Mais une telle situation aura des « impacts négatifs » au Québec, selon l’étude menée par le groupe environnemental. « Le phénomène d’accaparement des terres se constate par ses impacts négatifs sur la société. En s’inscrivant dans une logique spéculative, une telle pratique s’éloigne ainsi du modèle agricole familial et de l’agriculture de métier telle qu’elle se présente au Québec depuis des décennies. »
« Comme c’est déjà le cas à l’échelle mondiale, l’accélération du phénomène d’accaparement à moyen et long terme pourrait menacer de façon importante la souveraineté alimentaire au Québec, peut-on également lire dans cette étude.

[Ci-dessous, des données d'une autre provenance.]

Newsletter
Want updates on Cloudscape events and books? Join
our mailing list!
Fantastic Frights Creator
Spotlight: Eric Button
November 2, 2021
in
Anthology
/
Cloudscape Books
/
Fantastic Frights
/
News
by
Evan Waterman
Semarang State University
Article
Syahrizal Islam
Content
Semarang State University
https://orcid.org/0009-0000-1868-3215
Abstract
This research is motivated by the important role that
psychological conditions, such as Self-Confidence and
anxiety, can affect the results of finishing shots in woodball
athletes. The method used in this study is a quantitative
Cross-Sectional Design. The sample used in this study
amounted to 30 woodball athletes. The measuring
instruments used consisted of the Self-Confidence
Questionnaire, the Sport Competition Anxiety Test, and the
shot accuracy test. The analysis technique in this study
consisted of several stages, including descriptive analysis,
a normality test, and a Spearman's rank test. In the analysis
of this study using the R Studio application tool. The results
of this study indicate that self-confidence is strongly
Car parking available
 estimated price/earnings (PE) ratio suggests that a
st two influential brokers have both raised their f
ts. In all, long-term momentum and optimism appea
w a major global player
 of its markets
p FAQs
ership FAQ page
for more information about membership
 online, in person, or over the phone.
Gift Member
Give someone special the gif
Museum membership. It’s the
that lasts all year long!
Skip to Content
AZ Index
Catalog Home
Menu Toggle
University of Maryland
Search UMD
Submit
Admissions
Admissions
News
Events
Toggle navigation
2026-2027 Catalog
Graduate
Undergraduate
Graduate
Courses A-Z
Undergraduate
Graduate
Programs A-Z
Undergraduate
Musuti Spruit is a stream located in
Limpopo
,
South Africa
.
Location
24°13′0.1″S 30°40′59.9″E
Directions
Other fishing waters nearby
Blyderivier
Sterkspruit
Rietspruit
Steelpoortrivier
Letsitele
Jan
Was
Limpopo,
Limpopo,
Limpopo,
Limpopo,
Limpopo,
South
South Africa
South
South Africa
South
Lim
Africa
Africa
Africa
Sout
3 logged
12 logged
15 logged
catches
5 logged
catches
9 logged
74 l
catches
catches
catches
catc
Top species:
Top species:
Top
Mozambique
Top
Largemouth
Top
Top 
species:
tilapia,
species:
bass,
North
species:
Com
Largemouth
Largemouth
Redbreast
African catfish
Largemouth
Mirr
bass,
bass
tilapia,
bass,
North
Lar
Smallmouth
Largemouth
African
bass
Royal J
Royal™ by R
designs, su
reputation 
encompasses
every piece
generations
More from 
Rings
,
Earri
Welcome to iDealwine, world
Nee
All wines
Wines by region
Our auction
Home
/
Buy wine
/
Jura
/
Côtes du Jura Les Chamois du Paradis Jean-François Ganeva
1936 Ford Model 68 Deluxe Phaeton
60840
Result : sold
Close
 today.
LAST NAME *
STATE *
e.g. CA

Cette situation pourrait s’observer par un passage progressif des terres des mains des agriculteurs aux mains de non-agriculteurs, dont les finalités sont essentiellement spéculatives. »
Manque de données
Le document souligne toutefois que les données manquent pour évaluer à l’heure actuelle le phénomène d’accaparement au Québec. Le ministère de l’Agriculture devrait éventuellement se doter d’une base de données complète et uniformisée visant à suivre l’évolution du marché foncier agricole québécois.
« À la lumière des informations dont nous disposons dans le cadre de cette étude, il nous apparaît toutefois extrêmement probable que le phénomène d’accaparement des terres agricoles soit déjà bien entamé au Québec et qu’il soit amené à se poursuivre de façon tout aussi inquiétante dans les années à venir sans la mise en place de mesures de contrôle plus contraignantes par le gouvernement du Québec. »
L’étude fait ainsi état de l’arrivée, au cours des dernières années, de nouveaux acquéreurs de terres agricoles ne provenant pas de ce secteur, mais aussi « un début de concentration de terres agricoles entre les mains de quelques grands investisseurs ». Ce phénomène coïncide avec une hausse de la valeur des terres au Québec.
Pour contrer cette « menace » financière, la Fondation David Suzuki recommande au gouvernement de mettre en place des mesures qui favoriseraient l’achat des terres disponibles par des agriculteurs exploitants. On suggère aussi la création d’une société d’aménagement et de développement agricole qui pourrait acquérir, administrer temporairement et transférer des actifs agricoles, suivant le principe de la « préférence agriculteurs ».